Dall´album della ex vergine dello spazio, quella che sembrava non potesse mai cadere in errore fino alla tragedia del primo Apollo, l´Apollo 1, che consumò i tre astronauti a terra nella vampata dell´ossigeno pressurizzato, e poi al disastro degli Shuttle, manca inevitabilmente un protagonista, qualcuno al quale l´America, la Nasa e coloro che assistettero con il cuore in gola all´allunaggio di Neil Armstrong e di Buzz Aldrin nel Mare della Tranquillità, il 20 luglio del 1969. Manca Nikita Kruscev, quello che aveva giurato di «seppellire l´America» sotto i successi del Socialismo Reale, manca l´Urss che, nello scatenamento della psicosi da «missile gap», del (immaginario) ritardo missilistico, trasformò le patetiche baracchette, le attrezzature rudimentali, le traballanti piattaforme galleggianti, che l´album di famiglia ci mostra, nel titano della ricerca aerospaziale al quale nessun finanziamento o appoggio potevano essere negati.
È possibile che, senza la corsa insieme militare e ideologica al sempre più alto, sempre più veloce, sempre più potente, scatenata fra Mosca e Washington, sulla Luna non saremmo mai sbarcati. Che avremmo dovuto attendere ancora per vedere il cielo costellato da quei satelliti artificiali che oggi globalizzano la comunicazione istantanea e che ebbero tutti una genesi e un´intenzione strategiche. Ma per la Nasa, dunque per l´America e per il romanzo dell´esplorazione extraorbitale, vale - come prova questo immenso album di ricordi - il celebre e inascoltato monito dell´ammiraglio Yamamoto dopo l´aggressione a Pearl Harbor scambiata per un grande vittoria giapponese: «Temo che non abbiamo fatto altro che svegliare un gigante che dormiva».

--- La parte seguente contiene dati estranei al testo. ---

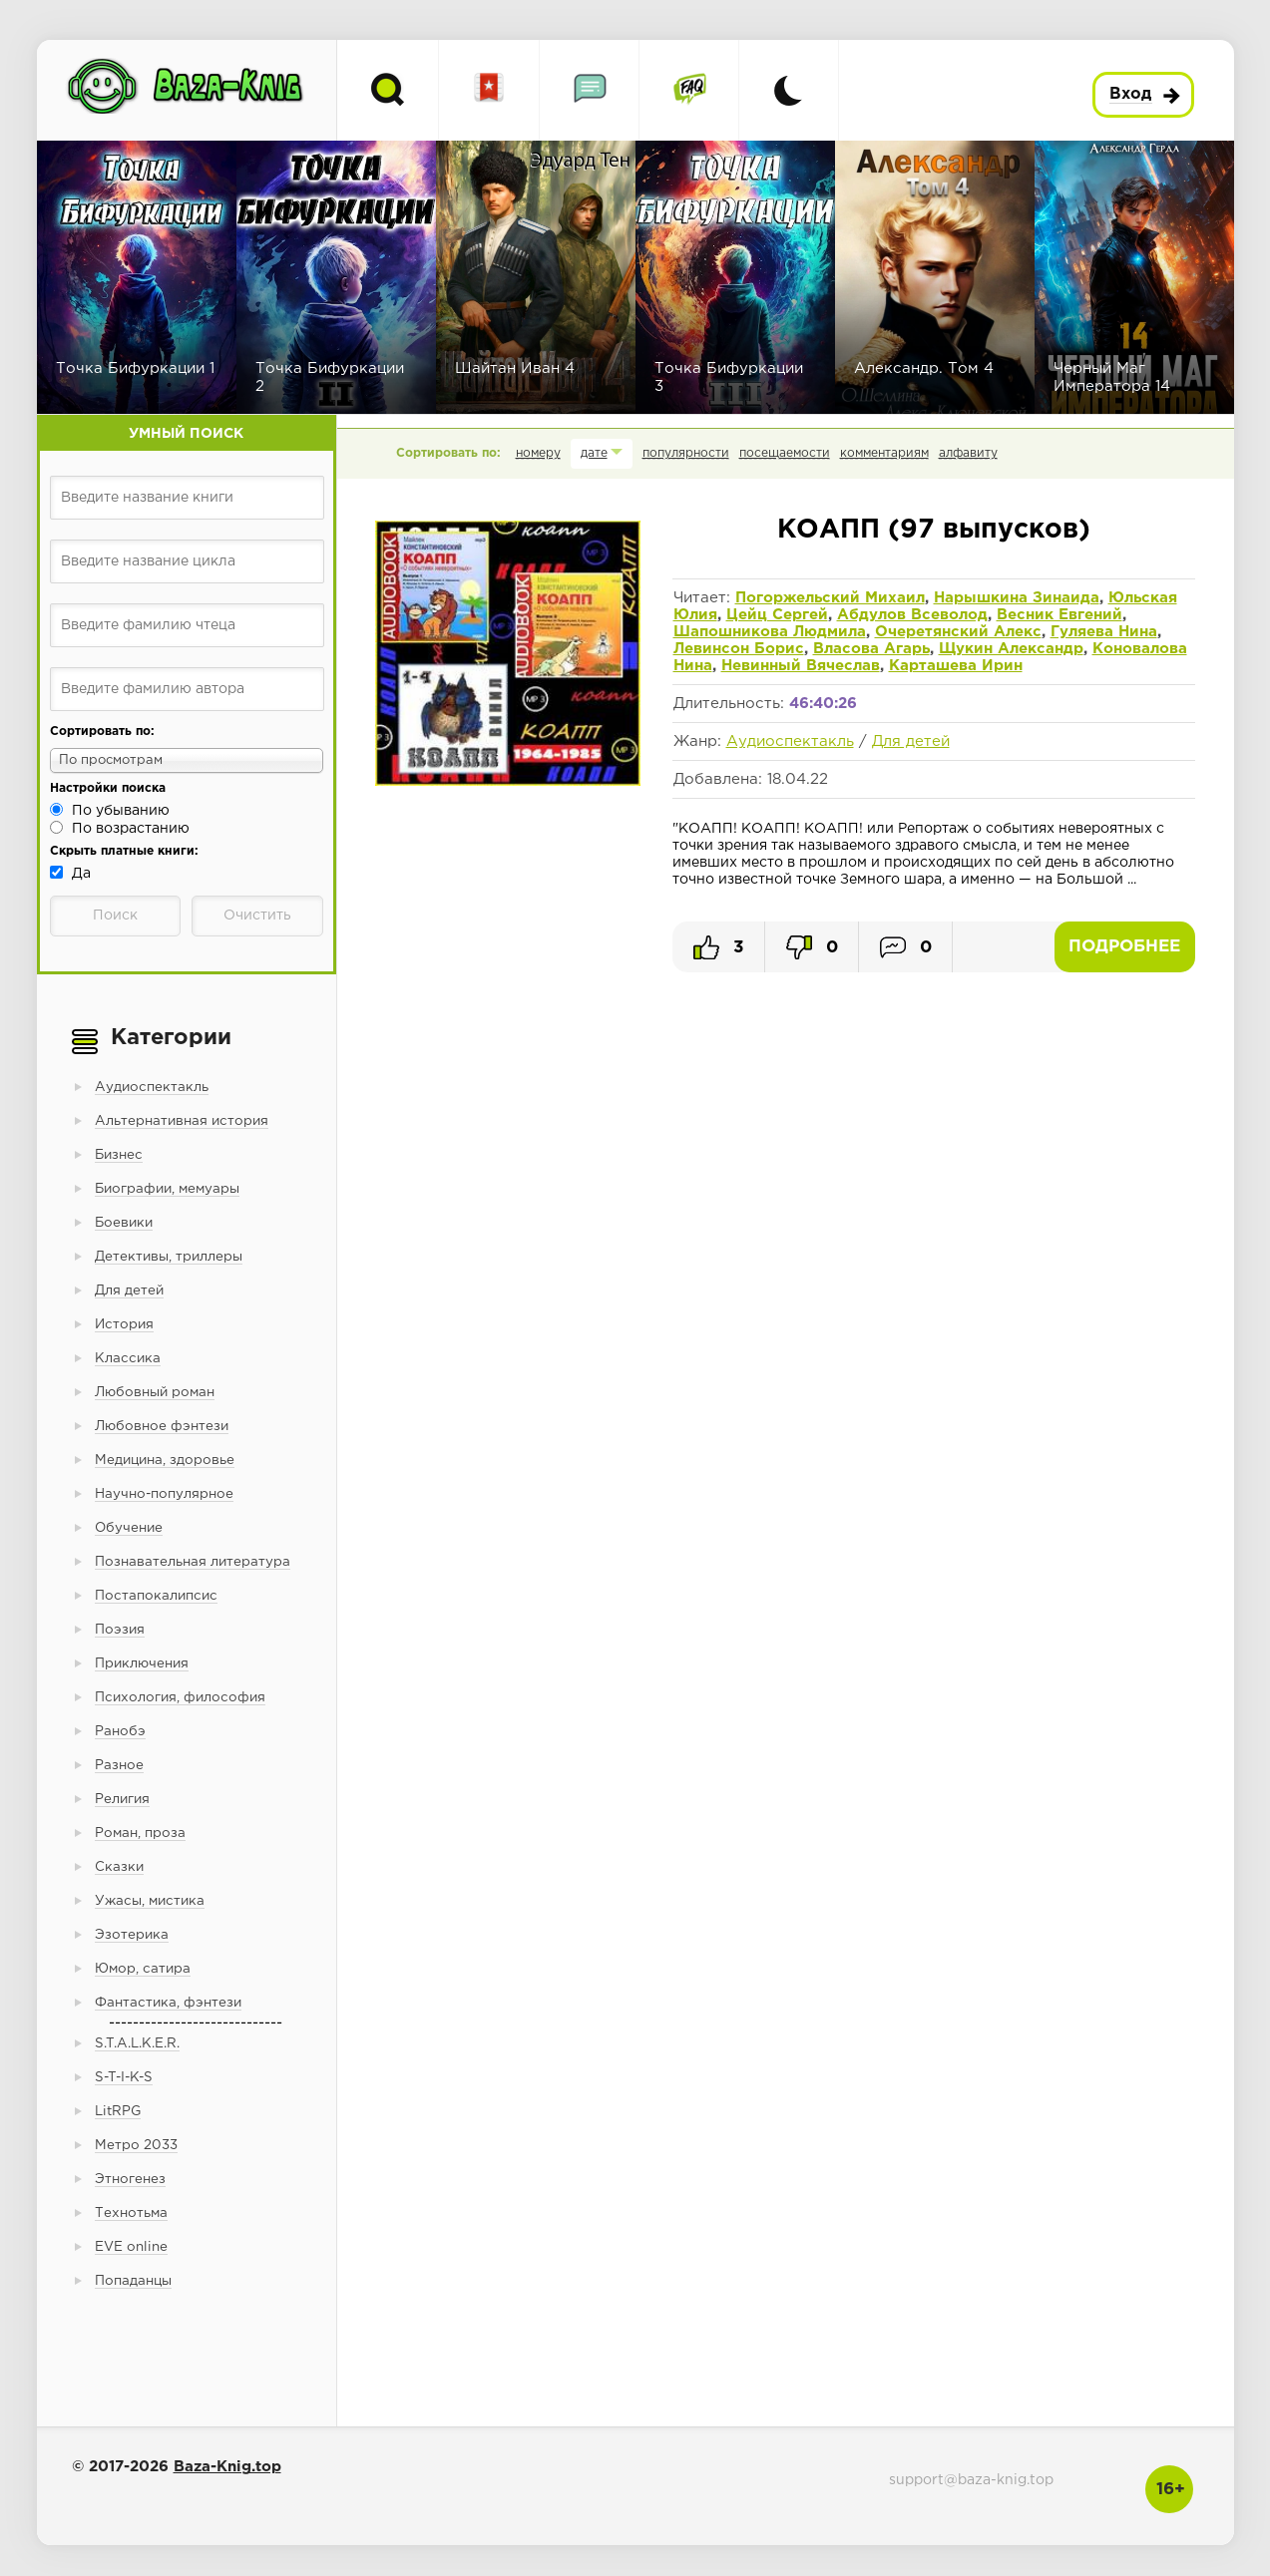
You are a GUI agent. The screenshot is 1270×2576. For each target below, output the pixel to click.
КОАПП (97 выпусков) (933, 530)
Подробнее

Oggi, di nuovo, il gigante Nasa, smagrito a un decimo dei bilanci e dei progetti di allora e guardato dai chi lo dovrebbe alimentare, il Congresso, come un lusso marginale, sonnecchia, palleggiando progetti di nuove navicelle spaziali, l´Orion, e di esplorazioni umane su Marte che vengono costantemente posposte, come gli appuntamenti dal dentista.
Anche la scelta, dopo due anni di discussione con vari siti Internet, di aprire il cassetto dei ricordi gettando alla rinfusa le foto di famiglia attraverso gli Archivi di Internet, sa un po´ di sguardo rivolto all´indietro, più che in avanti, qualcosa che la Nasa degli anni gloriosi, la decade dei Sessanta, avrebbe considerato una perdita di tempo da sentimentalisti nostalgici. Certamente, la spaventosa galoppata che le foto documentano, dai rudimenti e dai cantieri degli anni ´40 e ´50 a oggi, adesso è un trotto leggero, ma il sospetto che in futuro qualcuno, qualcosa, possa scuotere ancora il gigante che sonnecchia è forte. Saranno la Cina, l´India, qualche nuova rivale ancora ai primi passi a fare quello che Nikita Kruscev fece mezzo secolo fa? È possibile, forse addirittura probabile che fra mezzo secolo ci ritroveremo a guardare le foto della Nasa oggi come oggi guardiamo quelle mucche pascolare nel Texas, sul luogo dove si sarebbe alzato il comando spaziale di Houston.